Senator STAFFORD. In seriousness, we can assure you that this subcommittee will review very carefully what you have said and the bill that you will be introducing, and we do intend to come up with a bill at the subcommittee level that combines the best features of all of the legislation that is placed in front of us.
So, we are very grateful to you for helping us this morning at a very busy time for all of us.
Senator CHILES. Well, I know this subcommittee has a great deal of expertise and I am sure that you are going to produce a bill that will be sound and beneficial to the problem that we are trying to address.
Senator PELL. It would help us, too, if you got the main points of your bill to us as quickly as possible so we can crank it in.
Senator CHILES. All right, sir.
also add that we very much appreciate the role you play in the Congress both in the Budget and in the Appropriations Committee. So, to get it enacted, we appreciate your position, and afterwards, to make it alive and fleshed out, we appreciate your position.
Senator CHILES. Thank you.
Now, we will resume the panel that was interrupted for Senator Chiles. Gentlemen, our apologies for the interruption. This is a morning of interruptions for all of us. We are going to have a vote on an important treaty in about 7 minutes, which particularly will involve my colleague, Senator Pell, since he is the ranking member of the Foreign Relations Committee.
We will have to stand down during that period long enough for this Senator to get over to the floor, vote, and get back here. So, I will apologize in advance for that second interruption, and without anything further, I guess the bell system was explained.
Senator PELL. It was. It would be nice if we could finish the panel before you had to leave for the vote.
Senator STAFFORD. We will try, but that seems a little doubtful. In any event, Dr. Rutherford, our apologies, and we will start with you again. We understand that staff has advised you that there is a 5-minute limit, if that is agreeable, gentlemen. We never do have enough time to do justice to statements.
Your full statements will be in the record and any material you wish to have included along with them. That stop-and-go thing is something Senator Pell and I see every morning trying to get to work. It just seems like the lights we are looking at take 5 minutes to change.
Anyway, Dr. Rutherford
Dr. RUTHERFORD. The first point is really to commend the notion that Congress is at work; I think that is good. It is important that you report out a bill and get it through the process this year. Generally speaking, the emphasis of the bills seems to me to be the correct one.
My second point is, however, that as I look at those bills, I find them, in fact, to be insufficient, incomplete and not to have the characteristics that Senator Chiles just described. There still is not yet enough thought in them. There are things missing. The magnitude is not yet up to the nature of the task we have before us.
As much as we might like to reform American education with a few cents here and there, in fact it is going to take a very large investment.
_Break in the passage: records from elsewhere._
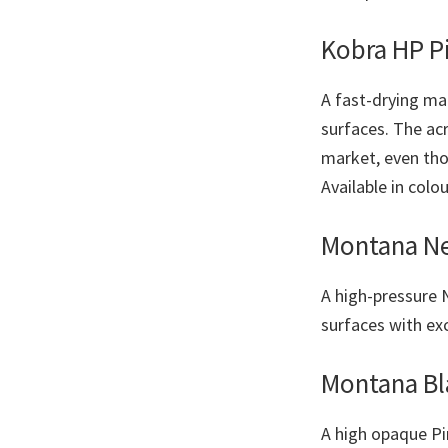
Kobra HP P
A fast-drying mat
surfaces. The ac
market, even tho
Available in colo
Montana Ne
A high-pressure 
surfaces with ex
Montana Bl
A high opaque Pin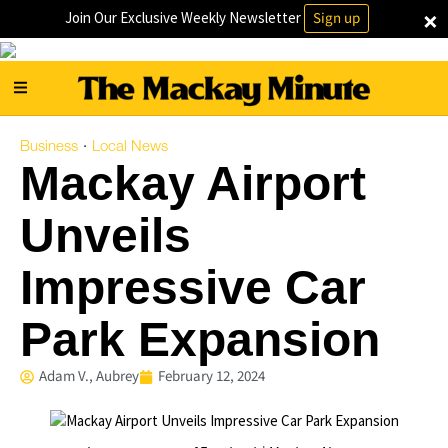
×
Join Our Exclusive Weekly Newsletter
Sign up
Business
Local News
·
Mackay Airport
Unveils
Impressive Car
Park Expansion
Adam V., Aubrey
February 12, 2024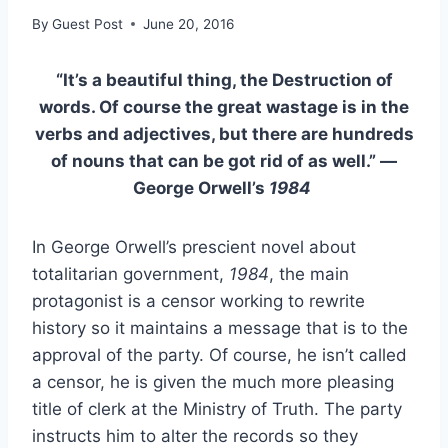
By
Guest Post
June 20, 2016
“It’s a beautiful thing, the Destruction of
words. Of course the great wastage is in the
verbs and adjectives, but there are hundreds
of nouns that can be got rid of as well.” —
George Orwell’s
1984
In George Orwell’s prescient novel about
totalitarian government,
1984
, the main
protagonist is a censor working to rewrite
history so it maintains a message that is to the
approval of the party. Of course, he isn’t called
a censor, he is given the much more pleasing
title of clerk at the Ministry of Truth. The party
instructs him to alter the records so they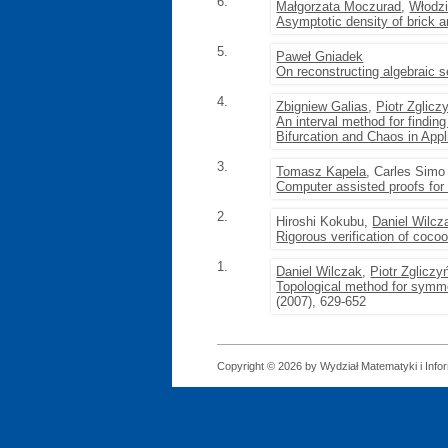
6.
Małgorzata Moczurad
,
Włodz
Asymptotic density of brick 
5.
Paweł Gniadek
On reconstructing algebraic s
4.
Zbigniew Galias
,
Piotr Zglicz
An interval method for finding
Bifurcation and Chaos in App
3.
Tomasz Kapela
, Carles Simo
Computer assisted proofs for 
2.
Hiroshi Kokubu,
Daniel Wilcz
Rigorous verification of coco
1.
Daniel Wilczak
,
Piotr Zgliczy
Topological method for symme
(2007), 629-652
Copyright © 2026 by Wydział Matematyki i Infor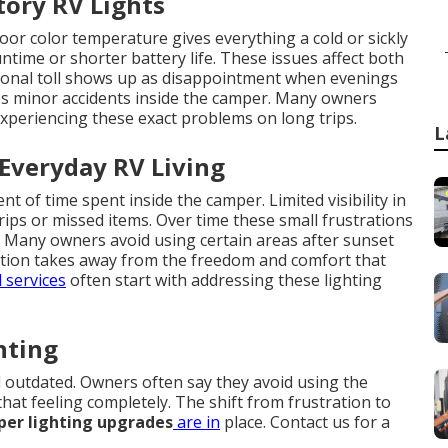
tory RV Lights
oor color temperature gives everything a cold or sickly
ime or shorter battery life. These issues affect both
ional toll shows up as disappointment when evenings
ases minor accidents inside the camper. Many owners
experiencing these exact problems on long trips.
L
 Everyday RV Living
 of time spent inside the camper. Limited visibility in
rips or missed items. Over time these small frustrations
e. Many owners avoid using certain areas after sunset
tation takes away from the freedom and comfort that
 services
often start with addressing these lighting
hting
 outdated. Owners often say they avoid using the
hat feeling completely. The shift from frustration to
er lighting upgrades
are in
place. Contact us for a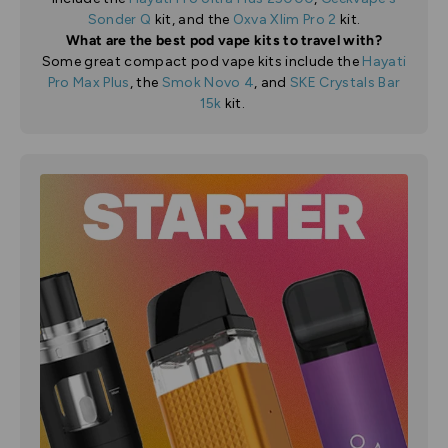
Sonder Q
kit, and the
Oxva Xlim Pro 2
kit.
What are the best pod vape kits to travel with?
Some great compact pod vape kits include the
Hayati
Pro Max Plus
, the
Smok Novo 4
, and
SKE Crystals Bar
15k
kit.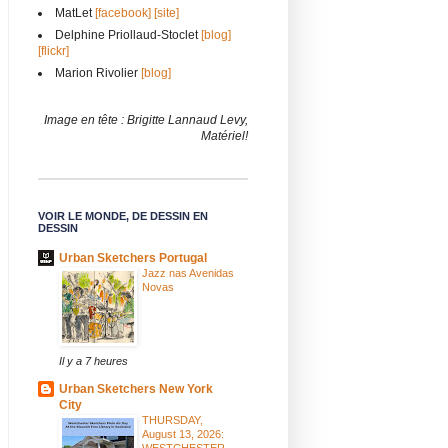
MatLet
[facebook]
[site]
Delphine Priollaud-Stoclet
[blog]
[flickr]
Marion Rivolier
[blog]
Image en tête : Brigitte Lannaud Levy,
Matériel!
VOIR LE MONDE, DE DESSIN EN
DESSIN
Urban Sketchers Portugal
Jazz nas Avenidas
Novas
Il y a 7 heures
Urban Sketchers New York
City
THURSDAY,
August 13, 2026:
WESTCHESTER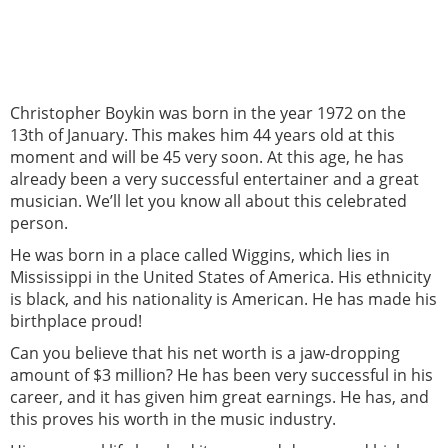
Christopher Boykin was born in the year 1972 on the
13th of January. This makes him 44 years old at this
moment and will be 45 very soon. At this age, he has
already been a very successful entertainer and a great
musician. We’ll let you know all about this celebrated
person.
He was born in a place called Wiggins, which lies in
Mississippi in the United States of America. His ethnicity
is black, and his nationality is American. He has made his
birthplace proud!
Can you believe that his net worth is a jaw-dropping
amount of $3 million? He has been very successful in his
career, and it has given him great earnings. He has, and
this proves his worth in the music industry.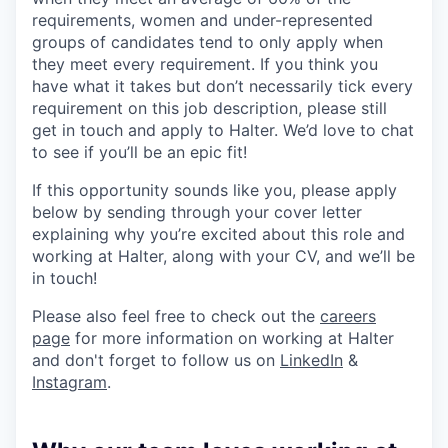
requirements, women and under-represented
groups of candidates tend to only apply when
they meet every requirement. If you think you
have what it takes but don’t necessarily tick every
requirement on this job description, please still
get in touch and apply to Halter. We’d love to chat
to see if you’ll be an epic fit!
If this opportunity sounds like you, please apply
below by sending through your cover letter
explaining why you’re excited about this role and
working at Halter, along with your CV, and we’ll be
in touch!
Please also feel free to check out the
careers
page
for more information on working at Halter
and don't forget to follow us on
LinkedIn
&
Instagram
.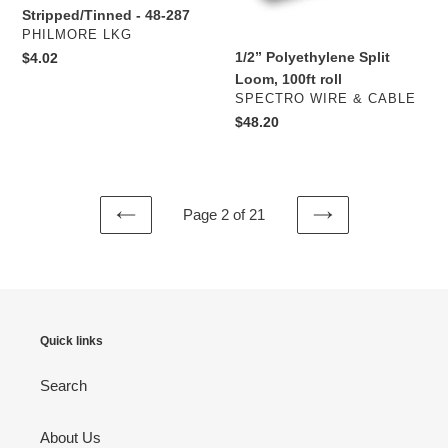
Cable
Stripped/Tinned - 48-287
-
VENDOR
PHILMORE LKG
Stripped/Tinned
1/2” Polyethylene Split
Regular
$4.02
-
price
Loom, 100ft roll
48-
VENDOR
SPECTRO WIRE & CABLE
287
Regular
$48.20
price
Page 2 of 21
PREVIOUS
NEXT
PAGE
PAGE
Quick links
Search
About Us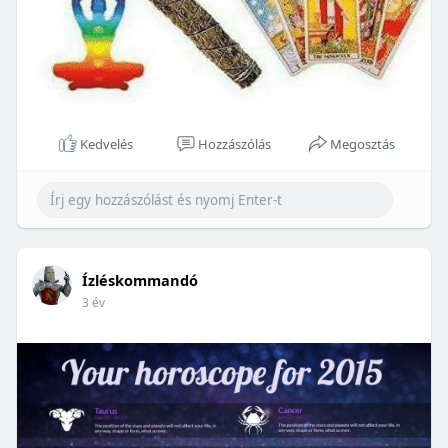
Kedvelés
Hozzászólás
Megosztás
Ízléskommandó
3 év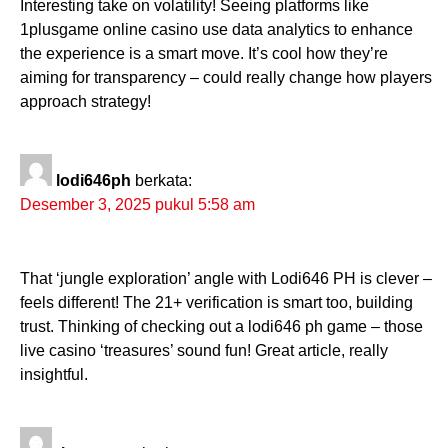
Interesting take on volatility! Seeing platforms like
1plusgame online casino use data analytics to enhance
the experience is a smart move. It’s cool how they’re
aiming for transparency – could really change how players
approach strategy!
lodi646ph
berkata:
Desember 3, 2025 pukul 5:58 am
That ‘jungle exploration’ angle with Lodi646 PH is clever –
feels different! The 21+ verification is smart too, building
trust. Thinking of checking out a lodi646 ph game – those
live casino ‘treasures’ sound fun! Great article, really
insightful.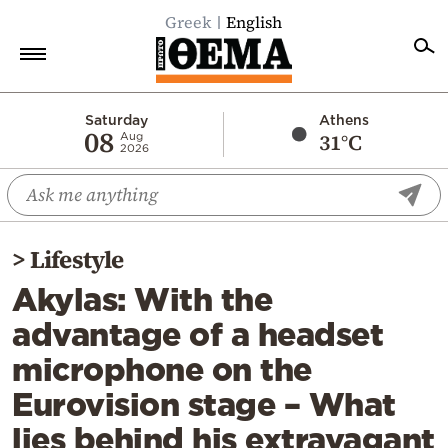
Greek
English
Home
Saturday
Athens
08
31°C
Aug
2026
Politics
Economy
World
>
Lifestyle
Diaspora
Akylas: With the
Lifestyle
advantage of a headset
Travel
microphone on the
Culture
Eurovision stage – What
Sports
lies behind his extravagant
Mediterranean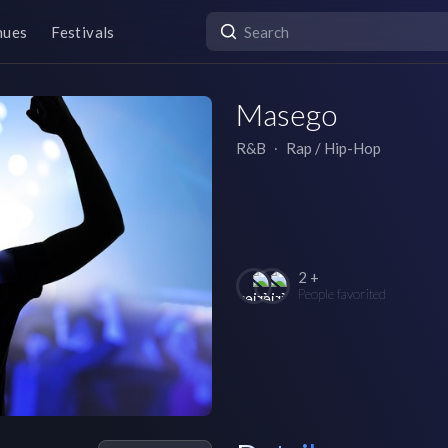
nues
Festivals
Masego
R&B
∙
Rap / Hip-Hop
2 +
People favorited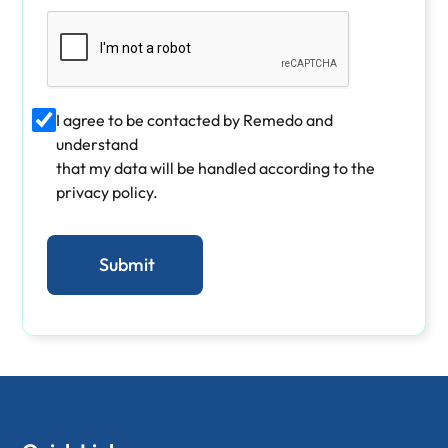
I agree to be contacted by Remedo and
understand
that my data will be handled according to the
privacy policy.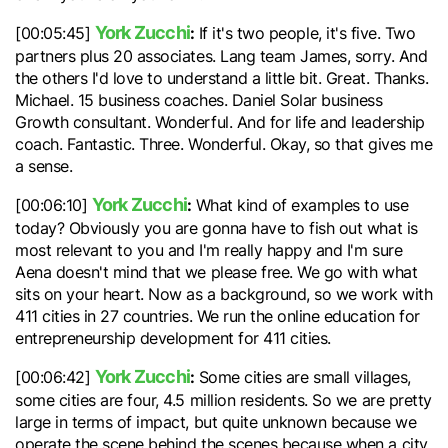
York Zucchi
:
[00:05:45]
If it's two people, it's five. Two
partners plus 20 associates. Lang team James, sorry. And
the others I'd love to understand a little bit. Great. Thanks.
Michael. 15 business coaches. Daniel Solar business
Growth consultant. Wonderful. And for life and leadership
coach. Fantastic. Three. Wonderful. Okay, so that gives me
a sense.
York Zucchi
:
[00:06:10]
What kind of examples to use
today? Obviously you are gonna have to fish out what is
most relevant to you and I'm really happy and I'm sure
Aena doesn't mind that we please free. We go with what
sits on your heart. Now as a background, so we work with
411 cities in 27 countries. We run the online education for
entrepreneurship development for 411 cities.
York Zucchi
:
[00:06:42]
Some cities are small villages,
some cities are four, 4.5 million residents. So we are pretty
large in terms of impact, but quite unknown because we
operate the scene behind the scenes because when a city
The bills are not complete; they leave out children; they leave out talent identification. There is not enough emphasis on research; not enough emphasis on the searching out of minority children; not enough on modernization and on curriculum development.
But it is a first step, and I think if it is recognized that what Congress is up to this year is getting something started in this area, with this recognition that we do not have before us a comprehensive plan, then I think we are moving in the right direction and can look to the future.
Then I would like to turn, in that regard, to the third point, which has to do with the problem of mobilizing resources and managing them. Most of the bills really adopt the plans we have had before. There is talk about the Department of Education and about the National Science Foundation, and how they can coordinate their efforts with 50 States and 15,000 school districts and with libraries and colleges and universities.
That is one of the things about our country; it is very difficult to organize ourselves, to form a direction, to have coherence, and to stick with something long enough to get the job done.
In that regard, then, I would like to offer merely suggestions of the direction that the discussion might take over the next year or so, and the thought that we look for other kinds of solutions to the resource problem and the management problem. Let me offer two examples.
One, I am referring to under the name of the Corporation for Educational Assistance, an agency or an entity to be modeled some thing after the Reconstruction Finance Corporation or the MAC that got New York on its feet, or perhaps the World Bank; that is, the notion of a place where we accrue the capital that it would take to make an investment in the recapitalization of the educational system to bring about the kind of change that is needed in teaching and learning.
Such an organization, headed by a strong team of people from business, labor, education and science, operated by a CEO of the equivalent of our best people in business and education, would do some of the things that Senator Chiles mentioned.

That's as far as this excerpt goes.